[Page images and extracted text]

----------

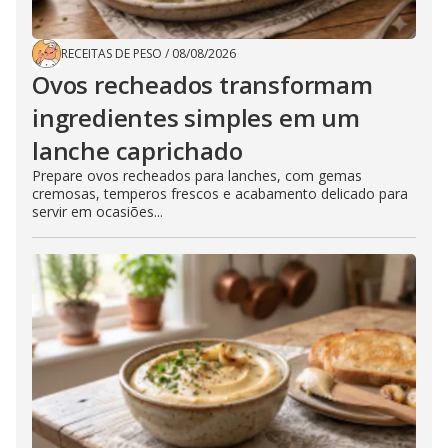
RECEITAS DE PESO
/
08/08/2026
Ovos recheados transformam
ingredientes simples em um
lanche caprichado
Prepare ovos recheados para lanches, com gemas
cremosas, temperos frescos e acabamento delicado para
servir em ocasiões...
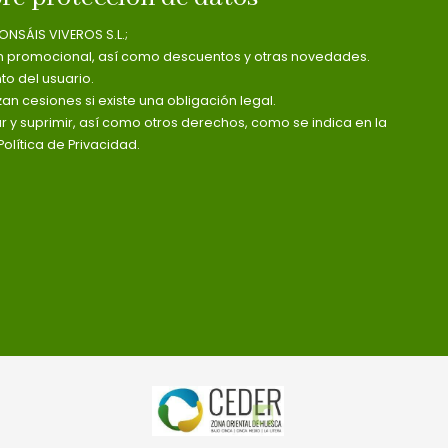
ONSÁIS VIVEROS S.L.;
n promocional, así como descuentos y otras novedades.
o del usuario.
zan cesiones si existe una obligación legal.
ar y suprimir, así como otros derechos, como se indica en la
olítica de Privacidad.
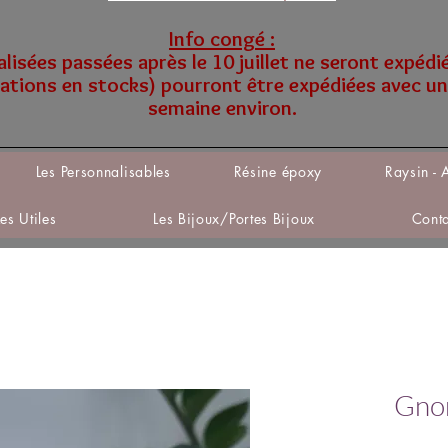
Info congé :
sées passées après le 10 juillet ne seront expédi
tions en stocks) pourront être expédiées avec un
semaine environ.
Les Personnalisables
Résine époxy
Raysin - 
Les Utiles
Les Bijoux/Portes Bijoux
Cont
Gno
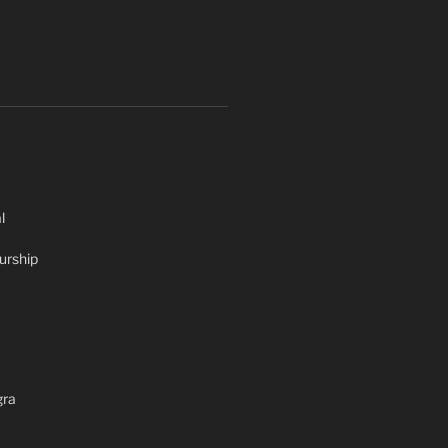
l
urship
gra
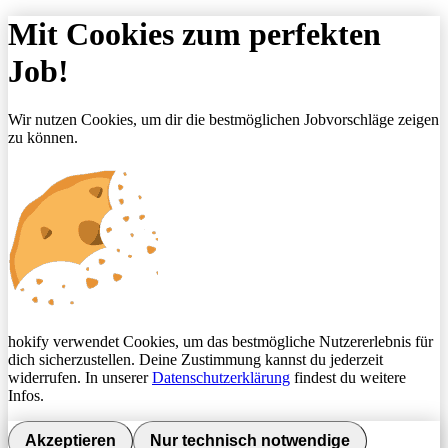
Mit Cookies zum perfekten
Job!
Wir nutzen Cookies, um dir die bestmöglichen Jobvorschläge zeigen
zu können.
hokify verwendet Cookies, um das bestmögliche Nutzererlebnis für
dich sicherzustellen. Deine Zustimmung kannst du jederzeit
widerrufen. In unserer
Datenschutzerklärung
findest du weitere
Infos.
Akzeptieren
Nur technisch notwendige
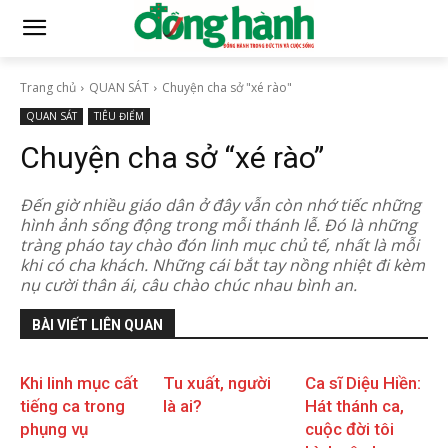
Trang chủ
QUAN SÁT
Chuyện cha sở "xé rào"
QUAN SÁT
TIÊU ĐIỂM
Chuyện cha sở “xé rào”
Đến giờ nhiều giáo dân ở đây vẫn còn nhớ tiếc những
hình ảnh sống động trong mỗi thánh lễ. Đó là những
tràng pháo tay chào đón linh mục chủ tế, nhất là mỗi
khi có cha khách. Những cái bắt tay nồng nhiệt đi kèm
nụ cười thân ái, câu chào chúc nhau bình an.
BÀI VIẾT LIÊN QUAN
Khi linh mục cất
Tu xuất, người
Ca sĩ Diệu Hiền:
tiếng ca trong
là ai?
Hát thánh ca,
phụng vụ
cuộc đời tôi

----------

DIRECTIONS FOR THIS TASK
Go through the entries and filter for lines holding the word "como"; copy each match.

TASK RESULT
n promocional, así como descuentos y otras novedades.
ar y suprimir, así como otros derechos, como se indica en la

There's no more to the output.